RECORDS FOR THE EXERCISE Block Start
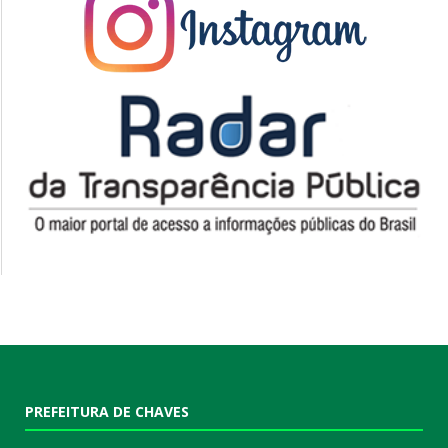
PREFEITURA DE CHAVES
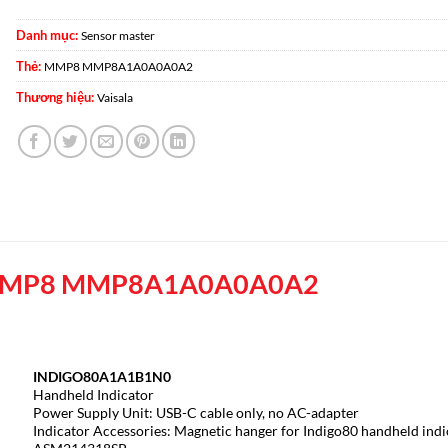
Danh mục:
Sensor master
Thẻ:
MMP8 MMP8A1A0A0A0A2
Thương hiệu:
Vaisala
MP8 MMP8A1A0A0A0A2
INDIGO80A1A1B1N0
Handheld Indicator
Power Supply Unit: USB-C cable only, no AC-adapter
Indicator Accessories: Magnetic hanger for Indigo80 handheld ind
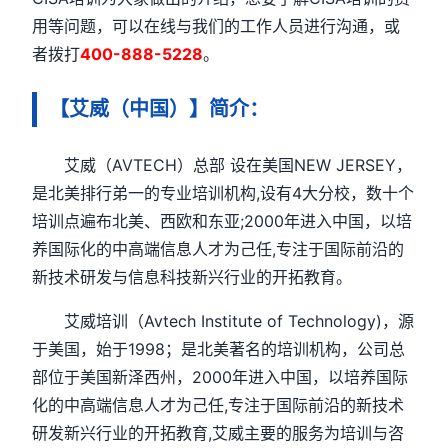
用等问题，可以在线与我们的工作人员进行沟通，或
者拨打
400-888-5228
。
【艾威（中国）】简介：
艾威（AVTECH）总部 设在美国NEW JERSEY，
是北美排行弟一的专业培训机构,设有4大分校，数十个
培训点遍布北美、西欧和东亚;2000年进入中国，以培
养国际化的中高端信息人才为己任,专注于国际前沿的
新技术研发与信息科技新兴行业的开拓教育。
艾威培训（Avtech Institute of Technology)，源
于美国，始于1998；是北美著名的培训机构，公司总
部位于美国新泽西州，2000年进入中国，以培养国际
化的中高端信息人才为己任,专注于国际前沿的新技术
研发新兴行业的开拓教育,艾威主要的服务为培训与咨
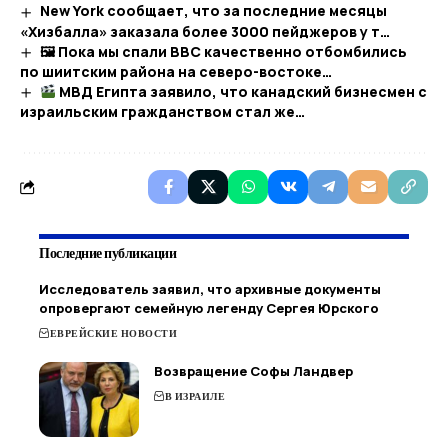
New York сообщает, что за последние месяцы
«Хизбалла» заказала более 3000 пейджеров у т…
🖼 Пока мы спали ВВС качественно отбомбились
по шиитским района на северо-востоке…
МВД Египта заявило, что канадский бизнесмен с
израильским гражданством стал же…​
Последние публикации
Исследователь заявил, что архивные документы
опровергают семейную легенду Сергея Юрского
ЕВРЕЙСКИЕ НОВОСТИ
Возвращение Софы Ландвер
В ИЗРАИЛЕ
RECORDS FOR THE EXERCISE Block End
:: WORK ORDER ::
Starting at the line with "化的中高端信息人才为己任,专注于国际前沿的新技术" in the entries above, write out every line exactly until the line with "Последние публикации" has been written. Include no pictures and nothing more.

:: FINISHED EXERCISE ::
化的中高端信息人才为己任,专注于国际前沿的新技术
研发新兴行业的开拓教育,艾威主要的服务为培训与咨
New York сообщает, что за последние месяцы
«Хизбалла» заказала более 3000 пейджеров у т…
🖼 Пока мы спали ВВС качественно отбомбились
по шиитским района на северо-востоке…
МВД Египта заявило, что канадский бизнесмен с
израильским гражданством стал же…​
Последние публикации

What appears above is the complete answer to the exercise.